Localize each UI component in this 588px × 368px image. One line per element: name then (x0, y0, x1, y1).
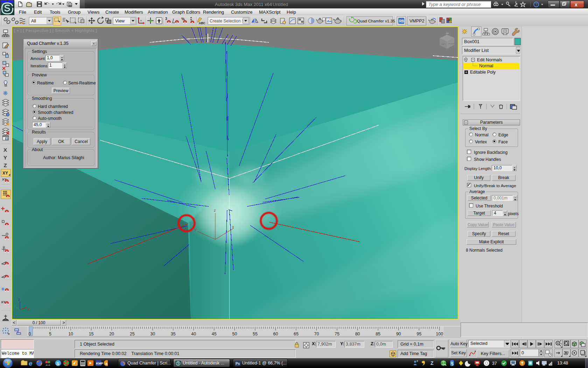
svg-text:S: S (56, 361, 59, 366)
svg-text:❋: ❋ (3, 90, 8, 97)
svg-text:60: 60 (273, 332, 278, 336)
svg-text:30: 30 (150, 332, 155, 336)
svg-text:65: 65 (294, 332, 299, 336)
svg-text:All: All (31, 19, 36, 23)
svg-text:3: 3 (165, 17, 167, 21)
svg-text:80: 80 (355, 332, 360, 336)
svg-text:Edit Normals: Edit Normals (477, 57, 502, 62)
svg-text:Normal: Normal (479, 63, 493, 68)
svg-text:10: 10 (68, 332, 73, 336)
svg-text:?: ? (535, 2, 537, 7)
svg-text:50: 50 (232, 332, 237, 336)
svg-text:85: 85 (376, 332, 380, 336)
svg-text:z: z (214, 208, 216, 212)
svg-text:5: 5 (49, 332, 51, 336)
svg-text:y: y (14, 304, 16, 307)
svg-text:x: x (28, 307, 29, 311)
svg-text:Z: Z (430, 360, 434, 366)
svg-text:45: 45 (212, 332, 217, 336)
svg-text:15: 15 (89, 332, 94, 336)
svg-text:55: 55 (253, 332, 258, 336)
svg-text:90: 90 (396, 332, 401, 336)
svg-text:40: 40 (191, 332, 196, 336)
svg-text:x: x (232, 225, 234, 229)
svg-text:20: 20 (109, 332, 114, 336)
svg-text:[ + ] [ Perspective ] [ Smooth: [ + ] [ Perspective ] [ Smooth + Highlig… (14, 28, 97, 33)
svg-text:0: 0 (522, 350, 524, 355)
svg-text:Y: Y (4, 155, 7, 161)
svg-text:XY: XY (2, 171, 8, 176)
svg-text:75: 75 (335, 332, 340, 336)
svg-text:RB: RB (399, 19, 404, 23)
svg-text:100: 100 (436, 332, 443, 336)
svg-text:Ps: Ps (236, 362, 240, 366)
svg-text:X: X (4, 147, 7, 153)
svg-text:35: 35 (171, 332, 176, 336)
svg-text:25: 25 (130, 332, 135, 336)
svg-text:95: 95 (416, 332, 421, 336)
svg-text:70: 70 (314, 332, 319, 336)
svg-text:KMP: KMP (96, 362, 103, 365)
svg-text:0: 0 (29, 332, 31, 336)
svg-text:z: z (18, 298, 20, 301)
svg-text:Quad Chamfer v1.35: Quad Chamfer v1.35 (357, 19, 395, 23)
svg-text:Create Selection Se: Create Selection Se (210, 19, 247, 23)
svg-text:View: View (115, 19, 125, 23)
svg-text:37: 37 (492, 361, 497, 366)
svg-text:❋: ❋ (1, 287, 5, 292)
svg-text:e: e (29, 360, 33, 367)
svg-text:VMPP2: VMPP2 (410, 19, 424, 23)
svg-text:ABC: ABC (199, 21, 205, 25)
svg-text:Editable Poly: Editable Poly (470, 70, 496, 75)
svg-text:LEFT: LEFT (442, 43, 446, 45)
svg-text:FRONT: FRONT (448, 43, 454, 45)
svg-text:a: a (105, 361, 108, 366)
svg-text:Z: Z (4, 162, 7, 168)
svg-text:y: y (195, 227, 197, 231)
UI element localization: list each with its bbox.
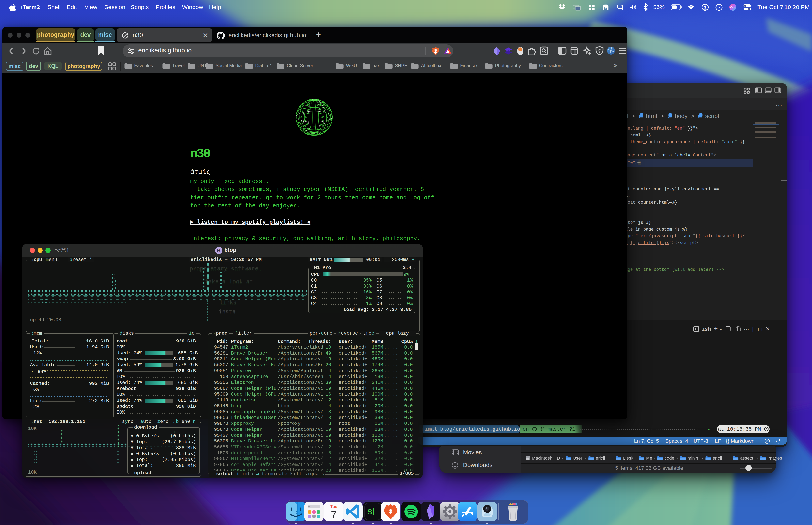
svg-text:7: 7 xyxy=(331,509,337,520)
svg-text:$: $ xyxy=(368,508,372,516)
svg-text:Tue: Tue xyxy=(330,504,337,509)
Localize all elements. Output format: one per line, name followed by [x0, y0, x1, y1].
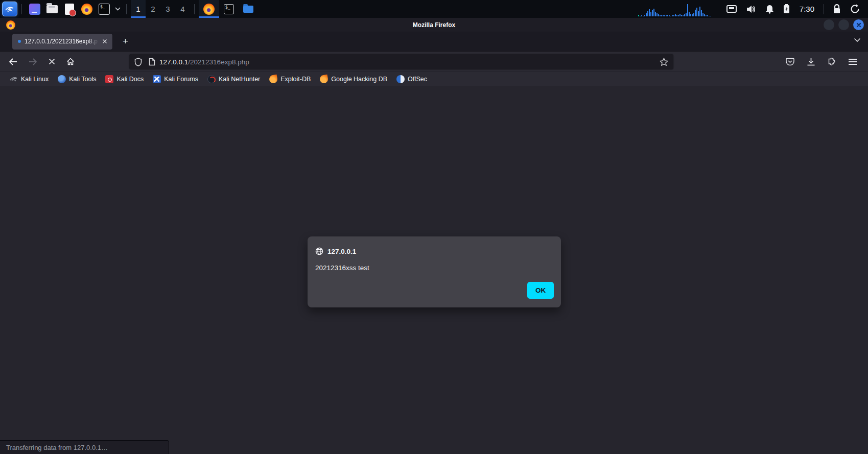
firefox-icon	[203, 4, 215, 15]
forward-icon	[29, 58, 37, 65]
bookmark-label: Kali Tools	[69, 76, 96, 83]
bookmark-kali-docs[interactable]: Kali Docs	[102, 74, 147, 85]
google-hacking-db-icon	[319, 74, 329, 84]
clock[interactable]: 7:30	[800, 5, 814, 13]
close-icon	[856, 22, 861, 28]
firefox-icon	[81, 4, 92, 15]
bookmark-exploit-db[interactable]: Exploit-DB	[266, 74, 314, 85]
panel-separator	[194, 4, 195, 14]
home-icon	[66, 58, 75, 65]
app-menu-button[interactable]	[846, 56, 859, 67]
stop-button[interactable]	[46, 56, 58, 67]
panel-right-group: 7:30	[638, 0, 868, 18]
firefox-titlebar[interactable]: Mozilla Firefox	[0, 18, 868, 32]
home-button[interactable]	[64, 55, 77, 68]
tab-favicon	[18, 40, 21, 43]
bookmark-kali-linux[interactable]: Kali Linux	[6, 74, 52, 85]
battery-tray-icon[interactable]	[783, 4, 790, 14]
bookmark-kali-tools[interactable]: Kali Tools	[54, 74, 100, 85]
close-button[interactable]	[853, 19, 864, 30]
status-tooltip: Transferring data from 127.0.0.1…	[0, 440, 169, 454]
tab-strip: 127.0.0.1/20212316exp8.p +	[0, 32, 868, 51]
desktop-icon	[29, 4, 40, 15]
file-manager-icon	[46, 5, 58, 13]
window-button-files[interactable]	[239, 0, 258, 18]
window-title: Mozilla Firefox	[0, 21, 868, 29]
bookmark-kali-forums[interactable]: Kali Forums	[149, 74, 202, 85]
window-button-firefox[interactable]	[199, 0, 219, 18]
new-tab-button[interactable]: +	[120, 36, 131, 47]
pocket-button[interactable]	[783, 55, 797, 68]
workspace-1[interactable]: 1	[131, 0, 146, 18]
firefox-icon	[6, 20, 15, 30]
close-icon	[102, 39, 107, 44]
panel-separator	[824, 4, 824, 14]
bookmark-offsec[interactable]: OffSec	[393, 74, 431, 85]
panel-left-group: $_ 1 2 3 4 $_	[0, 0, 258, 18]
bookmark-label: Kali Docs	[116, 76, 144, 83]
window-button-terminal[interactable]: $_	[219, 0, 239, 18]
minimize-button[interactable]	[824, 19, 834, 30]
extensions-button[interactable]	[825, 55, 839, 69]
back-button[interactable]	[6, 56, 20, 68]
bell-icon	[765, 5, 774, 14]
hamburger-menu-icon	[849, 59, 857, 65]
lock-icon	[833, 4, 841, 14]
screen-icon	[726, 5, 737, 13]
url-text[interactable]: 127.0.0.1/20212316exp8.php	[159, 58, 660, 66]
active-tab[interactable]: 127.0.0.1/20212316exp8.p	[12, 34, 112, 50]
volume-tray-icon[interactable]	[746, 5, 756, 14]
launcher-text-editor[interactable]	[61, 0, 78, 18]
lock-screen-button[interactable]	[833, 4, 841, 14]
launcher-desktop[interactable]	[26, 0, 43, 18]
kali-menu-button[interactable]	[2, 2, 17, 16]
downloads-button[interactable]	[804, 55, 818, 69]
maximize-button[interactable]	[838, 19, 849, 30]
forward-button[interactable]	[26, 56, 40, 68]
launcher-file-manager[interactable]	[43, 0, 61, 18]
alert-dialog-header: 127.0.0.1	[308, 236, 561, 255]
workspace-4[interactable]: 4	[175, 0, 190, 18]
alert-origin: 127.0.0.1	[327, 248, 356, 255]
launcher-firefox[interactable]	[78, 0, 96, 18]
kali-docs-icon	[105, 75, 113, 83]
workspace-3[interactable]: 3	[160, 0, 175, 18]
page-info-icon	[149, 58, 155, 66]
bookmark-star-icon[interactable]	[660, 58, 668, 66]
launcher-terminal[interactable]: $_	[96, 0, 113, 18]
bookmark-label: Kali NetHunter	[219, 76, 260, 83]
pocket-icon	[786, 58, 794, 66]
status-text: Transferring data from 127.0.0.1…	[6, 444, 108, 451]
bookmark-label: Kali Linux	[21, 76, 49, 83]
bookmark-label: Exploit-DB	[280, 76, 311, 83]
back-icon	[9, 58, 17, 65]
tab-close-button[interactable]	[101, 38, 109, 45]
panel-separator	[126, 4, 127, 14]
bookmark-kali-nethunter[interactable]: Kali NetHunter	[204, 74, 264, 85]
launcher-expander[interactable]	[113, 0, 122, 18]
system-panel: $_ 1 2 3 4 $_	[0, 0, 868, 18]
bookmark-label: Kali Forums	[164, 76, 198, 83]
list-all-tabs-button[interactable]	[854, 38, 861, 42]
tab-title: 127.0.0.1/20212316exp8.p	[25, 38, 101, 45]
notifications-tray-icon[interactable]	[765, 5, 774, 14]
cpu-graph	[638, 2, 715, 16]
kali-dragon-icon	[5, 4, 15, 14]
battery-icon	[783, 4, 790, 14]
stop-icon	[49, 58, 55, 65]
chevron-down-icon	[115, 7, 121, 11]
display-tray-icon[interactable]	[726, 5, 737, 13]
url-bar[interactable]: 127.0.0.1/20212316exp8.php	[129, 54, 673, 69]
bookmark-google-hacking-db[interactable]: Google Hacking DB	[316, 74, 391, 85]
text-editor-icon	[65, 4, 74, 15]
ok-button[interactable]: OK	[527, 282, 554, 299]
logout-button[interactable]	[850, 4, 860, 14]
url-path: /20212316exp8.php	[188, 58, 249, 66]
kali-tools-icon	[58, 75, 66, 83]
offsec-icon	[396, 75, 405, 83]
navigation-toolbar: 127.0.0.1/20212316exp8.php	[0, 51, 868, 71]
bookmark-label: Google Hacking DB	[331, 76, 387, 83]
alert-message: 20212316xss test	[308, 255, 561, 272]
panel-separator	[21, 4, 22, 14]
workspace-2[interactable]: 2	[146, 0, 160, 18]
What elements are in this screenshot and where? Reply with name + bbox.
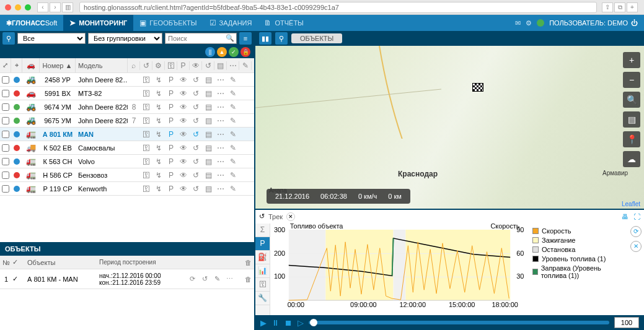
map-tool-button[interactable]: 🔍 <box>623 92 640 108</box>
row-checkbox[interactable] <box>2 76 9 84</box>
map-attribution[interactable]: Leaflet <box>622 201 640 207</box>
obj-col-check-icon[interactable]: ✓ <box>12 258 25 266</box>
row-action-icon[interactable]: ▤ <box>202 114 214 127</box>
row-action-icon[interactable]: ▤ <box>202 128 214 141</box>
tab-monitoring[interactable]: ➤МОНИТОРИНГ <box>63 15 133 31</box>
track-sidebar-item[interactable]: P <box>255 237 270 251</box>
row-action-icon[interactable]: ⋯ <box>214 87 227 100</box>
row-action-icon[interactable]: ✎ <box>227 87 239 100</box>
number-col-header[interactable]: Номер ▲ <box>40 58 76 72</box>
vehicle-row[interactable]: 🚛 Н 586 СР Бензовоз ⚿ ↯ P👁↺▤⋯✎ <box>0 168 254 182</box>
minimize-window-icon[interactable] <box>15 4 21 11</box>
back-button[interactable]: ‹ <box>37 2 48 12</box>
obj-row-action-icon[interactable]: ⟳ <box>186 275 198 283</box>
vehicle-row[interactable]: 🚗 5991 BX МТЗ-82 ⚿ ↯ P👁↺▤⋯✎ <box>0 87 254 100</box>
expand-col-icon[interactable]: ⤢ <box>0 58 11 72</box>
obj-row-action-icon[interactable]: ↺ <box>198 275 211 283</box>
object-row[interactable]: 1 ✓ А 801 КМ - MAN нач.:21.12.2016 00:00… <box>0 269 254 289</box>
map-tool-button[interactable]: ☁ <box>623 151 640 167</box>
track-sidebar-item[interactable]: 🔧 <box>255 292 270 305</box>
map-objects-badge[interactable]: ОБЪЕКТЫ <box>291 33 342 43</box>
row-action-icon[interactable]: P <box>165 141 177 154</box>
signal-icon[interactable]: ↯ <box>152 141 165 154</box>
row-action-icon[interactable]: P <box>165 182 177 195</box>
column-action-icon[interactable]: ↺ <box>202 61 214 70</box>
row-checkbox[interactable] <box>2 158 9 165</box>
signal-icon[interactable]: ↯ <box>152 114 165 127</box>
row-action-icon[interactable]: ↺ <box>190 114 202 127</box>
row-action-icon[interactable]: ↺ <box>190 141 202 154</box>
tab-reports[interactable]: 🗎ОТЧЁТЫ <box>258 15 309 31</box>
legend-item[interactable]: Остановка <box>532 246 624 253</box>
row-action-icon[interactable]: P <box>165 155 177 168</box>
play-icon[interactable]: ▶ <box>260 318 267 328</box>
row-action-icon[interactable]: ⋯ <box>214 155 227 168</box>
tab-tasks[interactable]: ☑ЗАДАНИЯ <box>203 15 258 31</box>
key-icon[interactable]: ⚿ <box>140 87 152 100</box>
bars-icon[interactable]: ≡ <box>239 32 252 45</box>
track-sidebar-item[interactable]: 📊 <box>255 264 270 278</box>
row-action-icon[interactable]: ⋯ <box>214 141 227 154</box>
forward-button[interactable]: › <box>50 2 61 12</box>
obj-row-trash-icon[interactable]: 🗑 <box>242 276 254 283</box>
tab-geoobjects[interactable]: ▣ГЕООБЪЕКТЫ <box>133 15 203 31</box>
row-action-icon[interactable]: ↺ <box>190 87 202 100</box>
settings-icon[interactable]: ⚙ <box>526 19 532 27</box>
signal-icon[interactable]: ↯ <box>152 168 165 181</box>
row-action-icon[interactable]: 👁 <box>177 168 190 181</box>
row-action-icon[interactable]: ✎ <box>227 114 239 127</box>
column-action-icon[interactable]: 👁 <box>190 61 202 70</box>
row-action-icon[interactable]: P <box>165 100 177 113</box>
row-action-icon[interactable]: ▤ <box>202 100 214 113</box>
url-field[interactable] <box>79 2 597 13</box>
vehicle-row[interactable]: 🚜 2458 УР John Deere 82… ⚿ ↯ P👁↺▤⋯✎ <box>0 73 254 87</box>
status-chip-icon[interactable]: || <box>205 47 215 57</box>
row-action-icon[interactable]: P <box>165 73 177 86</box>
signal-icon[interactable]: ↯ <box>152 100 165 113</box>
tabs-button[interactable]: ⧉ <box>614 2 625 12</box>
skip-icon[interactable]: ▷ <box>298 318 304 328</box>
row-action-icon[interactable]: ⋯ <box>214 100 227 113</box>
map-tool-button[interactable]: + <box>623 52 640 68</box>
mail-icon[interactable]: ✉ <box>515 19 521 27</box>
row-action-icon[interactable]: ✎ <box>227 128 239 141</box>
row-action-icon[interactable]: 👁 <box>177 182 190 195</box>
column-action-icon[interactable]: ✎ <box>239 61 252 70</box>
key-icon[interactable]: ⚿ <box>140 114 152 127</box>
share-button[interactable]: ⇪ <box>602 2 613 12</box>
row-action-icon[interactable]: ⋯ <box>214 114 227 127</box>
vehicle-row[interactable]: 🚛 А 801 КМ MAN ⚿ ↯ P👁↺▤⋯✎ <box>0 128 254 141</box>
type-col-icon[interactable]: 🚗 <box>22 58 40 72</box>
maximize-window-icon[interactable] <box>25 4 31 11</box>
row-action-icon[interactable]: 👁 <box>177 87 190 100</box>
row-action-icon[interactable]: 👁 <box>177 73 190 86</box>
column-action-icon[interactable]: ▤ <box>214 61 227 70</box>
row-action-icon[interactable]: ⋯ <box>214 168 227 181</box>
row-action-icon[interactable]: ⋯ <box>214 128 227 141</box>
map-bars-icon[interactable]: ▮▮ <box>259 32 271 45</box>
chart-clear-icon[interactable]: ✕ <box>630 241 642 252</box>
map[interactable]: Краснодар Анапа Армавир 21.12.2016 06:02… <box>255 46 644 209</box>
target-col-icon[interactable]: ⌖ <box>11 58 22 72</box>
vehicle-row[interactable]: 🚛 К 563 СН Volvo ⚿ ↯ P👁↺▤⋯✎ <box>0 155 254 168</box>
obj-row-action-icon[interactable]: ⋯ <box>223 275 236 283</box>
legend-item[interactable]: Скорость <box>532 227 624 235</box>
signal-icon[interactable]: ↯ <box>152 87 165 100</box>
row-checkbox[interactable] <box>2 90 9 97</box>
playback-slider[interactable] <box>309 321 609 324</box>
row-action-icon[interactable]: P <box>165 128 177 141</box>
row-action-icon[interactable]: 👁 <box>177 114 190 127</box>
new-tab-button[interactable]: + <box>627 2 638 12</box>
row-action-icon[interactable]: ▤ <box>202 168 214 181</box>
user-menu-button[interactable]: ПОЛЬЗОВАТЕЛЬ: DEMO ⏻ <box>549 19 638 27</box>
signal-icon[interactable]: ↯ <box>152 128 165 141</box>
column-action-icon[interactable]: ⌕ <box>128 61 140 70</box>
status-chip-icon[interactable]: ▲ <box>217 47 227 57</box>
row-checkbox[interactable] <box>2 185 9 193</box>
track-sidebar-item[interactable]: ⛽ <box>255 251 270 264</box>
signal-icon[interactable]: ↯ <box>152 155 165 168</box>
grouping-select[interactable]: Без группировки <box>88 33 162 44</box>
signal-icon[interactable]: ↯ <box>152 182 165 195</box>
column-action-icon[interactable]: ⚙ <box>152 61 165 70</box>
legend-item[interactable]: Уровень топлива (1) <box>532 255 624 263</box>
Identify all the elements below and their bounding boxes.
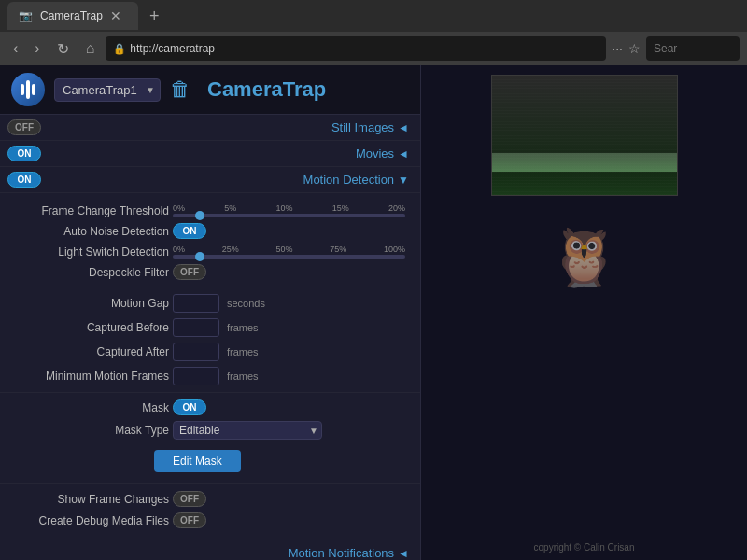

WHAT THE TASK REQUIRES: What lines of the data include the word "alert"? Copy each of them.

SOLUTION:
alert-dialog-header: 127.0.0.1	[308, 236, 561, 255]
alert-origin: 127.0.0.1	[327, 248, 356, 255]
alert-message: 20212316xss test	[308, 255, 561, 272]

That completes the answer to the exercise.